Southern Hospitality in New Orleans
We must have been at the house for an hour before someone pounded on the metal security door. The door opened to a guy in his 50’s, standing there rocking the middle aged Harley look (bandana, black t-shirt and a vest, black jeans, motorcycle boots, scraggly long hair and mustache). He seemed harmless enough so we opened the door and he rushed in, excited to tell us that his Harley was on the sidewalk next to our trailer on the street and that he would be watching Cicak for us, to make sure that “no one messes with it”.
This was the first of many friendly encounters with our neighbors, including a sweet woman in her late 70’s who wanted us to know that she couldn’t believe that the police would be inhospitable enough to go and put a boot on our trailer! We explained that the boot is ours and is a theft deterrent (like a club for a car) and then went on to have a conversation about her fascinating life, growing up in New Orleans.
In our days and nights in New Orleans, as you might expect, we did a lot of walking, gawking, and stuffing our faces.
Jason even tried something new.
One highlight was a meander through the oak-lined Garden District and the antebellum Victorian mansions that transported us back to the time– just after the Louisiana Purchase–when this neighborhood was built to separate the cotton, sugar, and shipping magnates from the Europeans down in the French Quarter.

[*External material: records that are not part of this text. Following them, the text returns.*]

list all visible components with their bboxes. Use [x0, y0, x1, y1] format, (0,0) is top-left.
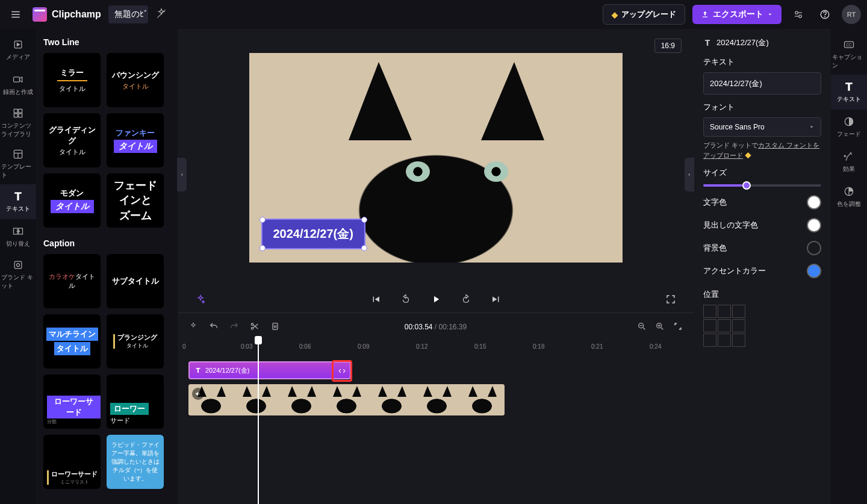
font-select[interactable]: Source Sans Pro: [703, 117, 821, 137]
section-title: Two Line: [43, 37, 170, 47]
text-preset[interactable]: フェードインとズーム: [107, 173, 164, 228]
prop-tab-fx[interactable]: 効果: [831, 145, 867, 179]
nav-library[interactable]: コンテンツライブラリ: [0, 102, 36, 143]
export-button[interactable]: エクスポート: [692, 5, 782, 24]
prop-tab-cc[interactable]: CCキャプション: [831, 34, 867, 75]
resize-handle[interactable]: [259, 217, 266, 223]
fullscreen-icon[interactable]: [662, 291, 679, 308]
position-grid[interactable]: [703, 305, 821, 347]
color-swatch[interactable]: [807, 218, 821, 232]
color-swatch[interactable]: [807, 195, 821, 210]
skip-start-icon[interactable]: [367, 291, 384, 308]
ai-suggestions-icon[interactable]: [155, 8, 167, 22]
color-swatch[interactable]: [807, 264, 821, 278]
playhead[interactable]: [258, 341, 259, 504]
text-preset[interactable]: ローワーサード: [107, 375, 164, 429]
color-swatch[interactable]: [807, 241, 821, 255]
prop-tab-text[interactable]: テキスト: [831, 75, 867, 110]
play-button[interactable]: [427, 291, 444, 308]
aspect-ratio-badge[interactable]: 16:9: [654, 39, 682, 53]
position-cell[interactable]: [703, 319, 716, 332]
text-preset[interactable]: マルチラインタイトル: [43, 314, 101, 369]
player-controls: [178, 286, 694, 313]
nav-text[interactable]: テキスト: [0, 184, 36, 219]
resize-handle[interactable]: [361, 217, 367, 223]
prop-tab-fade[interactable]: フェード: [831, 110, 867, 145]
audio-icon[interactable]: [192, 388, 204, 400]
settings-icon[interactable]: [789, 5, 808, 24]
video-canvas[interactable]: 2024/12/27(金): [249, 53, 623, 263]
text-preset[interactable]: プランジングタイトル: [107, 314, 164, 369]
avatar[interactable]: RT: [842, 5, 861, 24]
text-icon: [703, 39, 712, 47]
position-cell[interactable]: [732, 319, 745, 332]
position-cell[interactable]: [732, 305, 745, 318]
clipchamp-icon: [33, 7, 47, 22]
text-content-input[interactable]: [703, 72, 821, 95]
split-icon[interactable]: [250, 322, 259, 333]
diamond-icon: ◆: [745, 152, 751, 159]
position-cell[interactable]: [703, 334, 716, 347]
svg-rect-22: [14, 261, 22, 269]
resize-handle[interactable]: [361, 245, 367, 251]
nav-transition[interactable]: 切り替え: [0, 219, 36, 254]
prop-label: フォント: [703, 102, 821, 113]
brand-kit-hint[interactable]: ブランド キットでカスタム フォントをアップロード ◆: [703, 140, 821, 160]
undo-icon[interactable]: [209, 322, 219, 333]
panel-collapse-left[interactable]: [177, 158, 187, 191]
timeline-area: 00:03.54 / 00:16.39 00:030:060:090:120:1…: [178, 313, 694, 504]
panel-collapse-right[interactable]: [685, 158, 694, 191]
position-cell[interactable]: [732, 334, 745, 347]
project-name-input[interactable]: 無題のﾋﾞ: [108, 5, 148, 23]
svg-point-23: [17, 264, 20, 267]
color-row: アクセントカラー: [703, 264, 821, 278]
zoom-in-icon[interactable]: [655, 322, 665, 333]
prop-tab-adjust[interactable]: 色を調整: [831, 179, 867, 214]
text-preset[interactable]: サブタイトル: [107, 254, 164, 308]
resize-handle[interactable]: [259, 245, 266, 251]
video-clip[interactable]: [188, 384, 505, 415]
text-preset[interactable]: バウンシングタイトル: [107, 53, 164, 107]
menu-button[interactable]: [6, 5, 25, 24]
text-preset[interactable]: ローワーサード分類: [43, 375, 101, 429]
tracks-area[interactable]: 2024/12/27(金): [178, 355, 694, 504]
prop-label: サイズ: [703, 167, 821, 178]
help-icon[interactable]: [815, 5, 834, 24]
auto-enhance-icon[interactable]: [192, 291, 209, 308]
text-preset[interactable]: カラオケタイトル: [43, 254, 101, 308]
selected-element-header: 2024/12/27(金): [703, 37, 821, 48]
text-clip[interactable]: 2024/12/27(金): [188, 361, 351, 379]
skip-end-icon[interactable]: [488, 291, 505, 308]
position-cell[interactable]: [703, 305, 716, 318]
text-preset[interactable]: ファンキータイトル: [107, 113, 164, 167]
nav-brand[interactable]: ブランド キット: [0, 254, 36, 295]
auto-compose-icon[interactable]: [188, 322, 198, 333]
svg-rect-13: [14, 109, 17, 113]
position-cell[interactable]: [718, 319, 731, 332]
zoom-out-icon[interactable]: [637, 322, 647, 333]
text-preset[interactable]: ローワーサードミニマリスト: [43, 435, 101, 489]
text-icon: [194, 367, 202, 374]
text-preset[interactable]: ミラータイトル: [43, 53, 101, 107]
nav-media[interactable]: メディア: [0, 33, 36, 67]
fit-timeline-icon[interactable]: [673, 322, 683, 333]
text-preset[interactable]: ラピッド・ファイアー字幕。単語を強調したいときはチルダ（~）を使います。: [107, 435, 164, 489]
svg-rect-16: [19, 114, 22, 117]
clip-trim-handle[interactable]: [332, 360, 352, 382]
delete-icon[interactable]: [270, 322, 280, 333]
text-overlay-element[interactable]: 2024/12/27(金): [261, 219, 365, 249]
preview-area: 16:9 2024/12/27(金): [178, 29, 694, 286]
rewind-icon[interactable]: [397, 291, 414, 308]
position-cell[interactable]: [718, 334, 731, 347]
text-preset[interactable]: グライディングタイトル: [43, 113, 101, 167]
nav-template[interactable]: テンプレート: [0, 143, 36, 184]
position-cell[interactable]: [718, 305, 731, 318]
redo-icon[interactable]: [229, 322, 239, 333]
upgrade-button[interactable]: ◆アップグレード: [603, 4, 685, 25]
nav-record[interactable]: 録画と作成: [0, 67, 36, 102]
svg-text:CC: CC: [846, 43, 852, 47]
text-preset[interactable]: モダンタイトル: [43, 173, 101, 228]
size-slider[interactable]: [703, 184, 821, 187]
slider-thumb[interactable]: [742, 181, 751, 190]
forward-icon[interactable]: [458, 291, 474, 308]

This is also where we found the Lafayette #1 cemetery.
We also took the trolley into the city, walked the prerequisite block down Bourbon Street and though the French Quarter for a taste of the city.
Later, we happily departed for Frenchmen Street, feeling far away from the neon of the French Quarter as we followed the rustic wooden bar signs to the live music—blues, jazz, funk— pumping out of every doorway. Great music, food, and dancing? Yes, please! We could have spent days sampling the music on offer.
Music, Cotton, and Ribs in Ferriday
Our destination for this day trip was the Frogmore Cotton Plantation. We learned more about life on the plantation, cotton growing (including Eli Whitney’s gin, of course), sharecropping, and slave culture. This was another time that we felt so lucky to experience the links to the past. We will leave this year feeling more deeply rooted to our American history and hope that Indi will continue to feel grounded even as we live far away from home.
Before heading back across the mighty Mississippi, we stopped at the Delta Music Museum to learn more about the musical heritage of the Mississippi River Delta Region. After the museum, we just had to stop at the Butt Hut, for some of the best pulled pork we’ve had–so far.
If we had to choose one state to explore more deeply, it would be Louisiana. We left reluctantly, with the dual promise to return one day and the siren call of Mississippi calling us north.